ArrayList实现原理以及其在jdk1.6和jdk1.7的实现区别

LinkedList

父接口:Serializable, Cloneable, Iterable<E>, Collection<E>, Deque<E>, List<E>, Queue<E>

public class LinkedList<E>
    extends AbstractSequentialList<E>
    implements List<E>, Deque<E>, Cloneable, java.io.Serializable
{
    transient int size = 0;

    transient Node<E> first;

    transient Node<E> last;

     public LinkedList() {
    }

    public LinkedList(Collection<? extends E> c) {
        this();
        addAll(c);
    }

    private void linkFirst(E e) {
        final Node<E> f = first;
        final Node<E> newNode = new Node<>(null, e, f);
        first = newNode;
        if (f == null)
            last = newNode;
        else
            f.prev = newNode;
        size++;
        modCount++;
    }

    void linkLast(E e) {
        final Node<E> l = last;
        final Node<E> newNode = new Node<>(l, e, null);
        last = newNode;
        if (l == null)
            first = newNode;
        else
            l.next = newNode;
        size++;
        modCount++;
    }

    public boolean add(E e) {
        linkLast(e);
        return true;
    }

    public E getFirst() {
        final Node<E> f = first;
        if (f == null)
            throw new NoSuchElementException();
        return f.item;
    }


    private class ListItr implements ListIterator<E> {
        private Node<E> lastReturned = null;
        private Node<E> next;
        private int nextIndex;
        private int expectedModCount = modCount;

        ListItr(int index) {
            // assert isPositionIndex(index);
            next = (index == size) ? null : node(index);
            nextIndex = index;
        }

        public boolean hasNext() {
            return nextIndex < size;
        }

        public E next() {
            checkForComodification();
            if (!hasNext())
                throw new NoSuchElementException();

            lastReturned = next;
            next = next.next;
            nextIndex++;
            return lastReturned.item;
        }

        ...
    }   

    // 获取指定元素 折中查找元素
    public E get(int index) {
        checkElementIndex(index);
        return node(index).item;
    }

    Node<E> node(int index) {
        if (index < (size >> 1)) {
            Node<E> x = first;
            for (int i = 0; i < index; i++)
                x = x.next;
            return x;
        } else {
            Node<E> x = last;
            for (int i = size - 1; i > index; i--)
                x = x.prev;
            return x;
        }
    }

    private void checkElementIndex(int index) {
        if (!isElementIndex(index))
            throw new IndexOutOfBoundsException(outOfBoundsMsg(index));
    }

    private boolean isElementIndex(int index) {
        return index >= 0 && index < size;
    }
}

查看一个简单添加元素的源码

public void add(int index, E element) {\
    // 检查索引是否越界等
    checkPositionIndex(index);

    if (index == size)
        linkLast(element);
    else
        linkBefore(element, node(index));
}


void linkBefore(E e, Node<E> succ) {
    // assert succ != null;
    final Node<E> pred = succ.prev;
    final Node<E> newNode = new Node<>(pred, e, succ);
    succ.prev = newNode;
    if (pred == null)
        first = newNode;
    else
        pred.next = newNode;
    size++;
    modCount++;
}

ArrayList vs LinkedList

ArrayList底层数据结构为数组, LinkedList 是双向列表。

LinkedList迭代器的next函数只是通过next指针快速得到下一个元素并返回。
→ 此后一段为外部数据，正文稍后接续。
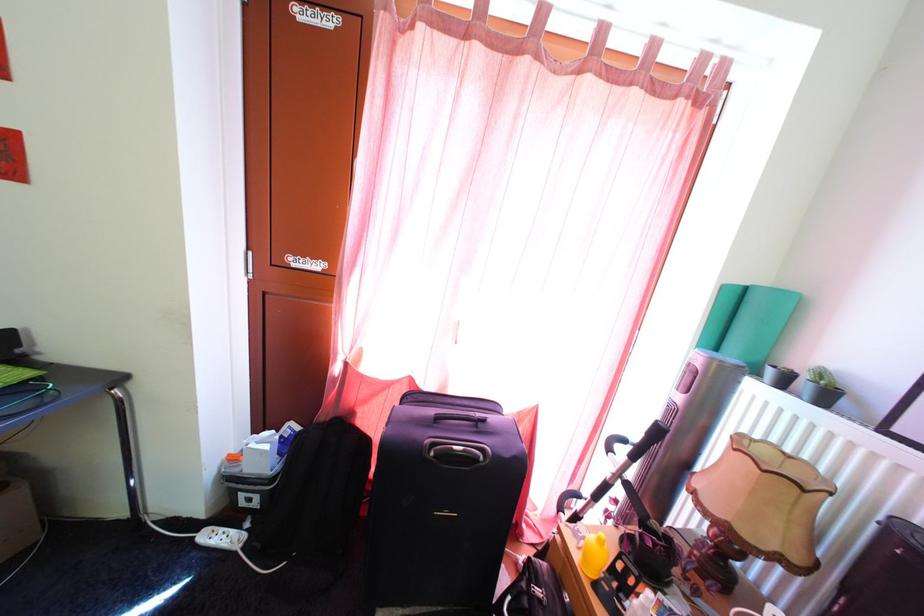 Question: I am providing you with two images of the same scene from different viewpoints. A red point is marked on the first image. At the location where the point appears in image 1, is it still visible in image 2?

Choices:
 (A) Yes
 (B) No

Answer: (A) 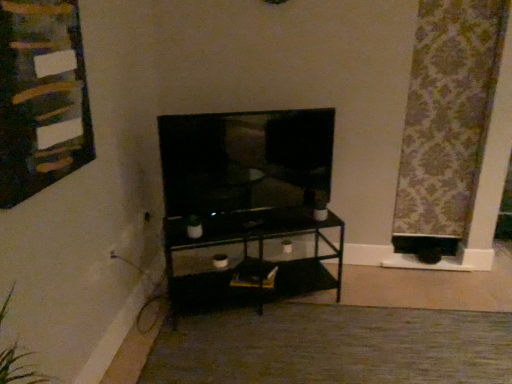 Find the location of a particular element. The width and height of the screenshot is (512, 384). vacant space underneath matte black tv at center (from a real-world perspective) is located at coordinates (249, 218). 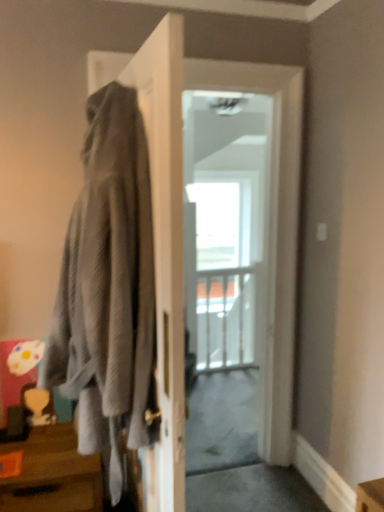 Question: From the image's perspective, relative to gray textured hoodie at left, is transparent glass door at center above or below?

Choices:
 (A) above
 (B) below

Answer: (A)

Question: From a real-world perspective, is transparent glass door at center physically located above or below gray textured hoodie at left?

Choices:
 (A) above
 (B) below

Answer: (B)

Question: Which object is positioned closest to the gray textured hoodie at left?

Choices:
 (A) brown wood table at lower left
 (B) transparent glass door at center
 (C) white glossy door at center

Answer: (A)

Question: Which of these objects is positioned closest to the white glossy door at center?

Choices:
 (A) transparent glass door at center
 (B) brown wood table at lower left
 (C) gray textured hoodie at left

Answer: (C) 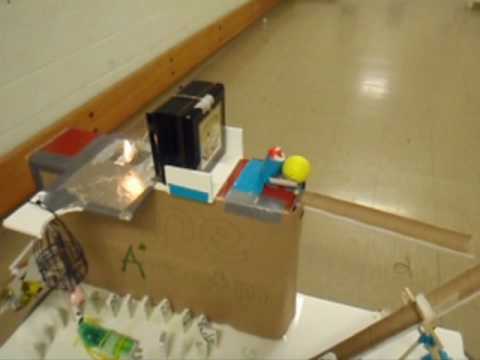 In order to click on white shelf in this screenshot , I will do click(x=184, y=315), click(x=164, y=311), click(x=144, y=304), click(x=125, y=302), click(x=110, y=301), click(x=201, y=322), click(x=200, y=181). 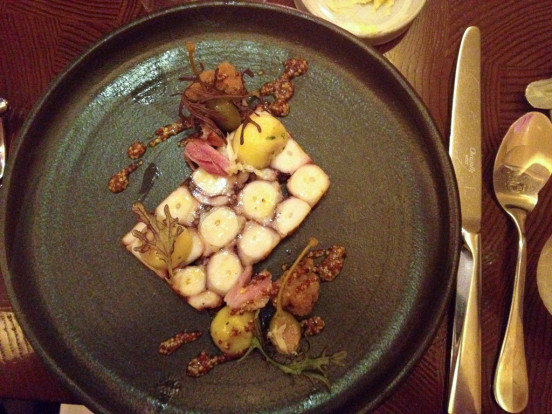 Identify the location of white dish. (389, 14). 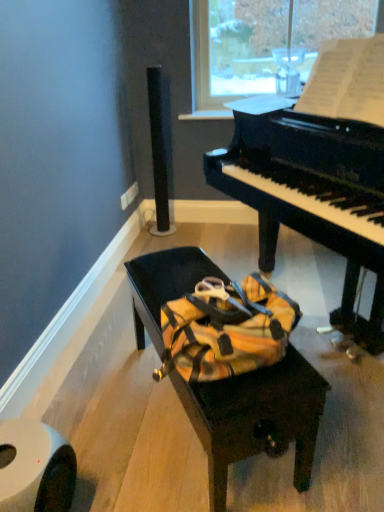 Identify the location of vacant space to the right of matte black bench at center. (338, 401). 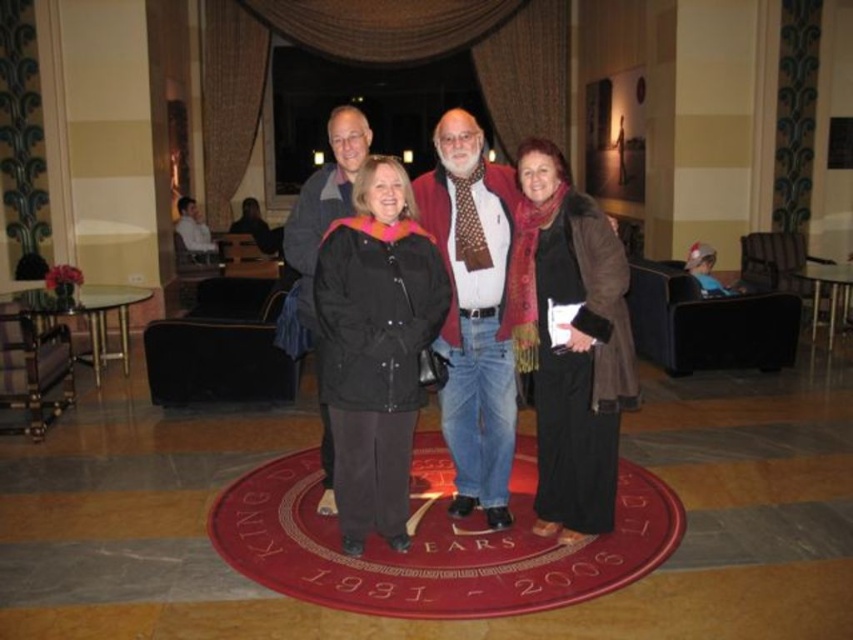 Question: Based on their relative distances, which object is nearer to the matte black jacket at center?

Choices:
 (A) matte black coat at center
 (B) red wool sweater at center
 (C) brown leather coat at center
 (D) black jacket at center

Answer: (B)

Question: Estimate the real-world distances between objects in this image. Which object is farther from the brown leather coat at center?

Choices:
 (A) red wool sweater at center
 (B) matte black jacket at center

Answer: (A)

Question: Does red wool sweater at center have a larger size compared to black jacket at center?

Choices:
 (A) no
 (B) yes

Answer: (B)

Question: Can you confirm if matte black coat at center is bigger than matte black jacket at center?

Choices:
 (A) no
 (B) yes

Answer: (A)

Question: Which object is closer to the camera taking this photo?

Choices:
 (A) black jacket at center
 (B) red wool sweater at center
 (C) matte black jacket at center

Answer: (C)

Question: Is matte black coat at center to the right of brown leather coat at center from the viewer's perspective?

Choices:
 (A) yes
 (B) no

Answer: (B) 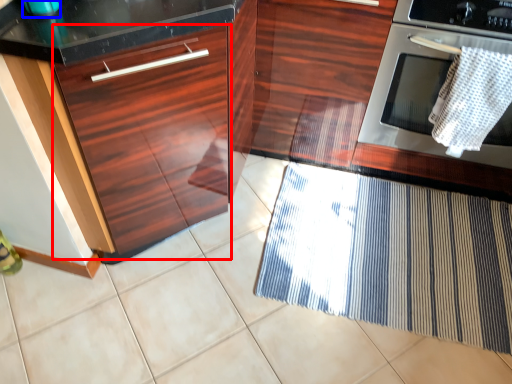 Question: Which point is further to the camera, drawer (highlighted by a red box) or appliance (highlighted by a blue box)?

Choices:
 (A) drawer
 (B) appliance

Answer: (B) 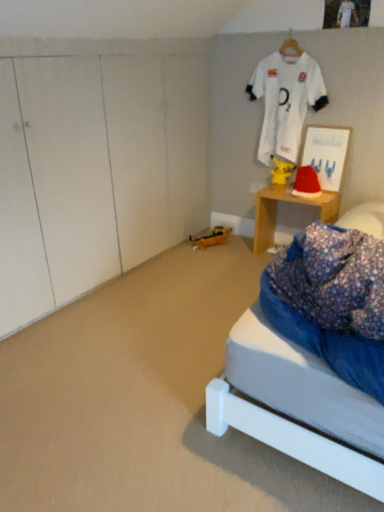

而get方法会从折中开始遍历直到index下标,查找一个元素时间复杂度为哦O(n/2),get()遍历的时间复杂度就达到了O(n2),next()方式遍历时间复杂度是O(n)

ArrayList 和 LinkedList遍历方式结果对比分析

从上面的数量级来看,同样是foreach循环遍历,ArrayList和LinkedList时间差不多,可将本例稍作修改加大list size会发现两者基本在一个数量级上。

但ArrayList get函数直接定位获取的方式时间复杂度为O(1),而LinkedList的get函数时间复杂度为O(n)。 再结合考虑空间消耗的话,建议首选ArrayList。对于个别插入删除非常多的可以使用LinkedList。

结论总结

通过上面的分析我们基本可以总结下:

(1) 无论ArrayList还是LinkedList,遍历建议使用foreach,尤其是数据量较大时LinkedList避免使用get遍历。

(2) List使用首选ArrayList。对于个别插入删除非常多的可以使用LinkedList。

(3) 可能在遍历List循环内部需要使用到下标,这时综合考虑下是使用foreach和自增count还是get方式。

同步容器类

每个操作都上锁,效率比较慢,相对于同步容器类,并发容器更高的效率和多样化的设计显得更加的主流。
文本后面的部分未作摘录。